- [Assigned task]
Every line of the data below is to be given again as it appears, with the images removed.

- [Saved entries]
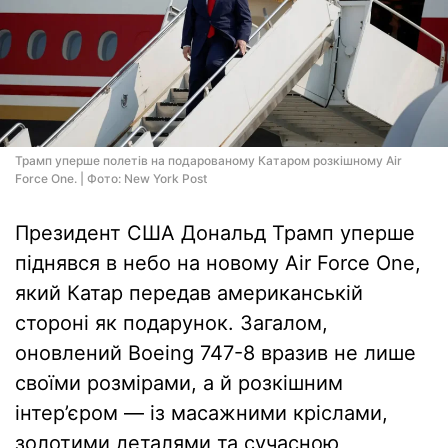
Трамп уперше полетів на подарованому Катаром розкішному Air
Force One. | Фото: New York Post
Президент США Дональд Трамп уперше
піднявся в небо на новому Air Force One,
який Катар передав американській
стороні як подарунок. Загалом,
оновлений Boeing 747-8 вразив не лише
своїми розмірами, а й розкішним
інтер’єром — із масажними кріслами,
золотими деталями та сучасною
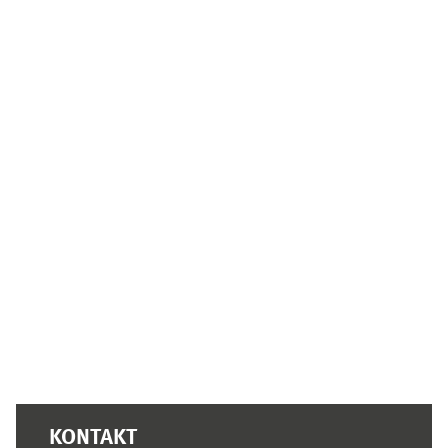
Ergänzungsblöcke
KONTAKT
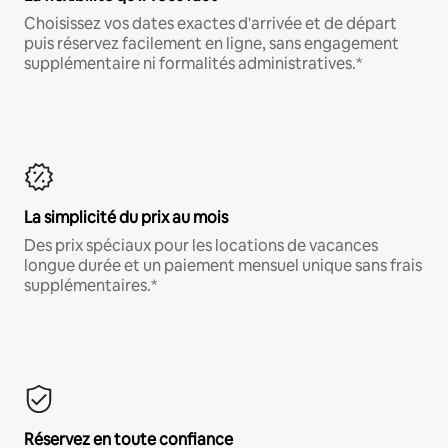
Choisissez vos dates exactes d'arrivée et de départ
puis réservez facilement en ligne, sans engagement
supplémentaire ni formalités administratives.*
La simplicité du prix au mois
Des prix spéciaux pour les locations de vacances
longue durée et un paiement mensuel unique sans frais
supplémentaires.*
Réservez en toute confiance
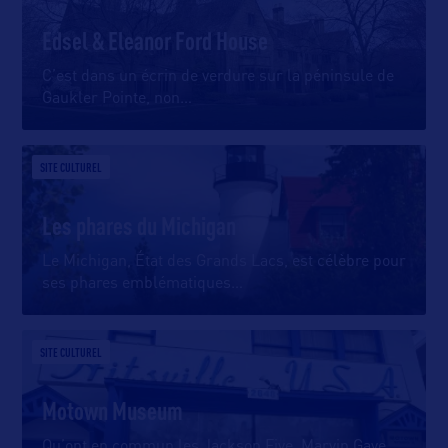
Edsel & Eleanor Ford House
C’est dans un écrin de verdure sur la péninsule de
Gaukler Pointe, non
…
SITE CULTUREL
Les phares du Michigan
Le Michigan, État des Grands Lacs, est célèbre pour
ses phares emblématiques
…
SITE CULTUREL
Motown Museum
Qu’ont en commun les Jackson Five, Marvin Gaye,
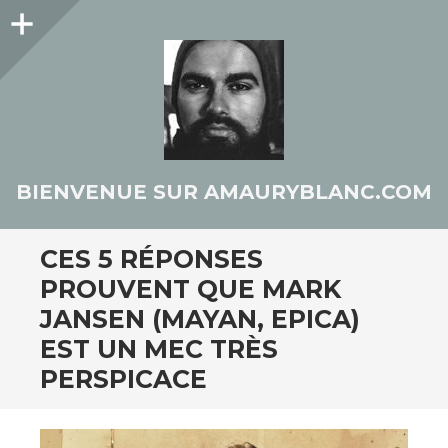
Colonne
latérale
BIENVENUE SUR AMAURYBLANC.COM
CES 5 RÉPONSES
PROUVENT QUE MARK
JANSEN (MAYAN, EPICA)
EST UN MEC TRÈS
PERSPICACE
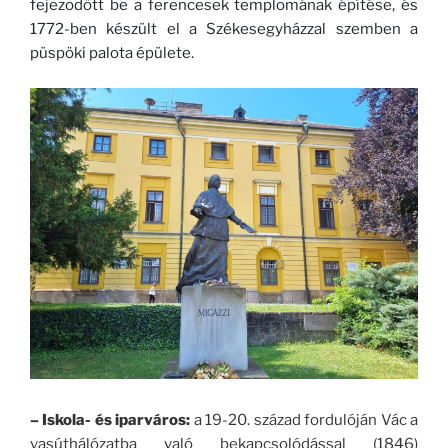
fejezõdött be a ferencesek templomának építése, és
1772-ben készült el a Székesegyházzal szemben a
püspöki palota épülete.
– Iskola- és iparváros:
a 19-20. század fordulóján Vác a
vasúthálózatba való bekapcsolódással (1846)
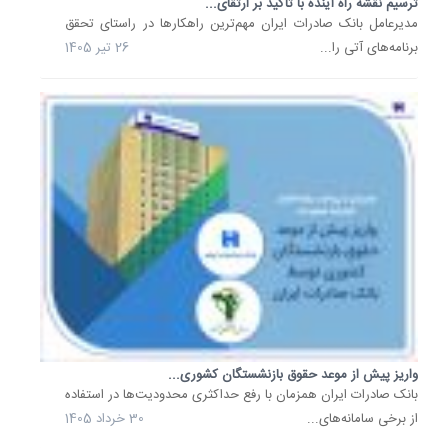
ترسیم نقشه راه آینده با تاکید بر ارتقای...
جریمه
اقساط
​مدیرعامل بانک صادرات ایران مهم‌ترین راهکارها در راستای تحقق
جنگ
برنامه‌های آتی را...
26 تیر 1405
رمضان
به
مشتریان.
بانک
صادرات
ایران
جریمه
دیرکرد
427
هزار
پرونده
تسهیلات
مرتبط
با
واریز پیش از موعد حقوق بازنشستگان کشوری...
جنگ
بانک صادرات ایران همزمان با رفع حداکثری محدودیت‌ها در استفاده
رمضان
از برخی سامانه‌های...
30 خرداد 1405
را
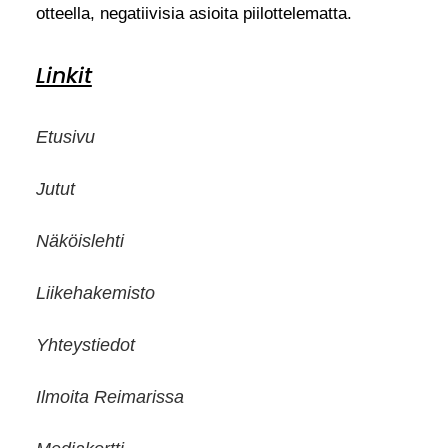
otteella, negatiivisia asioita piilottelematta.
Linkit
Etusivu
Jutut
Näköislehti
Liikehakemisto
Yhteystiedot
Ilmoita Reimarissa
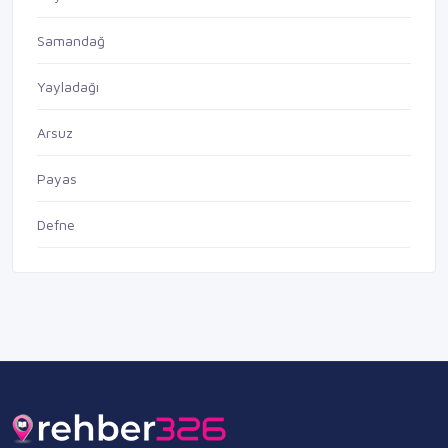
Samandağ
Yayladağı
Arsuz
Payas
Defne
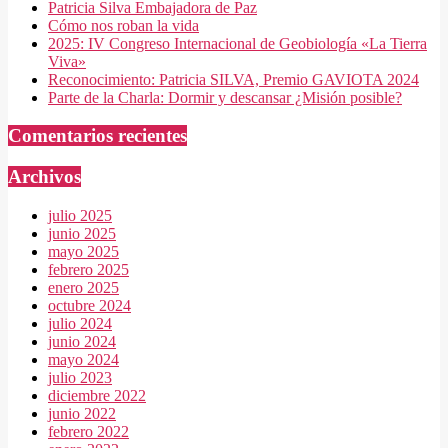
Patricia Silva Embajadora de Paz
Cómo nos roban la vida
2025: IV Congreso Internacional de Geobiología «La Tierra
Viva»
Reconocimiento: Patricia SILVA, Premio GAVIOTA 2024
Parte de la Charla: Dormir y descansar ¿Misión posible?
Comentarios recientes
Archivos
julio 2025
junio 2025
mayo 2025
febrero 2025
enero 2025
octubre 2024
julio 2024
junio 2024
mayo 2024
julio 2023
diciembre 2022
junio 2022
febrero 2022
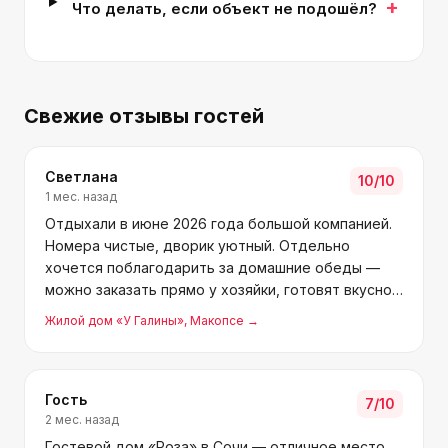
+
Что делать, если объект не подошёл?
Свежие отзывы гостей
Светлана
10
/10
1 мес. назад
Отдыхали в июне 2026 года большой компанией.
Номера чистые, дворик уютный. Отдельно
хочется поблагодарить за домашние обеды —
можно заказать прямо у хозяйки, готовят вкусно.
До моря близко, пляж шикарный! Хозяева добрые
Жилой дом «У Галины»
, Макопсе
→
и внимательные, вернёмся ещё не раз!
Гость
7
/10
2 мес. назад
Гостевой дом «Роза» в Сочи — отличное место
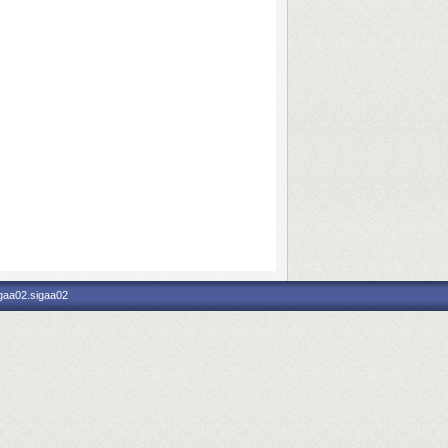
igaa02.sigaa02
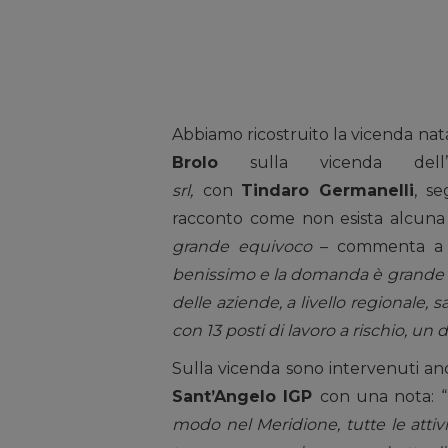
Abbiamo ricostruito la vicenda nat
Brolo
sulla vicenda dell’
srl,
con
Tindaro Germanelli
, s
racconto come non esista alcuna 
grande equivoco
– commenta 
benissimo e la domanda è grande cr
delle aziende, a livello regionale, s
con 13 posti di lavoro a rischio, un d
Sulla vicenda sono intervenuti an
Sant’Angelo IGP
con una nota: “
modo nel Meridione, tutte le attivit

- [Written answer]
Трамп уперше полетів на подарованому Катаром розкішному Air
Force One. | Фото: New York Post
Президент США Дональд Трамп уперше
піднявся в небо на новому Air Force One,
який Катар передав американській
стороні як подарунок. Загалом,
оновлений Boeing 747-8 вразив не лише
своїми розмірами, а й розкішним
інтер’єром — із масажними кріслами,
золотими деталями та сучасною
Ergänzungsblöcke
KONTAKT
Choisissez vos dates exactes d'arrivée et de départ
puis réservez facilement en ligne, sans engagement
supplémentaire ni formalités administratives.*
La simplicité du prix au mois
Des prix spéciaux pour les locations de vacances
longue durée et un paiement mensuel unique sans frais
supplémentaires.*
Réservez en toute confiance
Edsel & Eleanor Ford House
C’est dans un écrin de verdure sur la péninsule de
Gaukler Pointe, non
…
SITE CULTUREL
Les phares du Michigan
Le Michigan, État des Grands Lacs, est célèbre pour
ses phares emblématiques
…
SITE CULTUREL
Motown Museum
Qu’ont en commun les Jackson Five, Marvin Gaye,
Colonne
latérale
BIENVENUE SUR AMAURYBLANC.COM
CES 5 RÉPONSES
PROUVENT QUE MARK
JANSEN (MAYAN, EPICA)
EST UN MEC TRÈS
PERSPICACE
fejezõdött be a ferencesek templomának építése, és
1772-ben készült el a Székesegyházzal szemben a
püspöki palota épülete.
– Iskola- és iparváros:
a 19-20. század fordulóján Vác a
vasúthálózatba való bekapcsolódással (1846)
ترسیم نقشه راه آینده با تاکید بر ارتقای...
جریمه
اقساط
​مدیرعامل بانک صادرات ایران مهم‌ترین راهکارها در راستای تحقق
جنگ
برنامه‌های آتی را...
26 تیر 1405
رمضان
به
مشتریان.
بانک
صادرات
ایران
جریمه
دیرکرد
427
هزار
پرونده
تسهیلات
مرتبط
با
واریز پیش از موعد حقوق بازنشستگان کشوری...
جنگ
بانک صادرات ایران همزمان با رفع حداکثری محدودیت‌ها در استفاده
رمضان
از برخی سامانه‌های...
30 خرداد 1405
را
otteella, negatiivisia asioita piilottelematta.
Linkit
Etusivu
Jutut
Näköislehti
Liikehakemisto
Yhteystiedot
Ilmoita Reimarissa
Samandağ
Yayladağı
Arsuz
Payas
Defne
Patricia Silva Embajadora de Paz
Cómo nos roban la vida
2025: IV Congreso Internacional de Geobiología «La Tierra
Viva»
Reconocimiento: Patricia SILVA, Premio GAVIOTA 2024
Parte de la Charla: Dormir y descansar ¿Misión posible?
Comentarios recientes
Archivos
julio 2025
junio 2025
mayo 2025
febrero 2025
enero 2025
octubre 2024
julio 2024
junio 2024
mayo 2024
julio 2023
diciembre 2022
junio 2022
febrero 2022
+
Что делать, если объект не подошёл?
Свежие отзывы гостей
Светлана
10
/10
1 мес. назад
Отдыхали в июне 2026 года большой компанией.
Номера чистые, дворик уютный. Отдельно
хочется поблагодарить за домашние обеды —
можно заказать прямо у хозяйки, готовят вкусно.
До моря близко, пляж шикарный! Хозяева добрые
Жилой дом «У Галины»
, Макопсе
→
и внимательные, вернёмся ещё не раз!
Гость
7
/10
2 мес. назад
Гостевой дом «Роза» в Сочи — отличное место
igaa02.sigaa02
Abbiamo ricostruito la vicenda nat
Brolo
sulla vicenda dell’
srl,
con
Tindaro Germanelli
, s
racconto come non esista alcuna 
grande equivoco
– commenta 
benissimo e la domanda è grande cr
delle aziende, a livello regionale, s
con 13 posti di lavoro a rischio, un d
Sulla vicenda sono intervenuti an
Sant’Angelo IGP
con una nota: “
modo nel Meridione, tutte le attivit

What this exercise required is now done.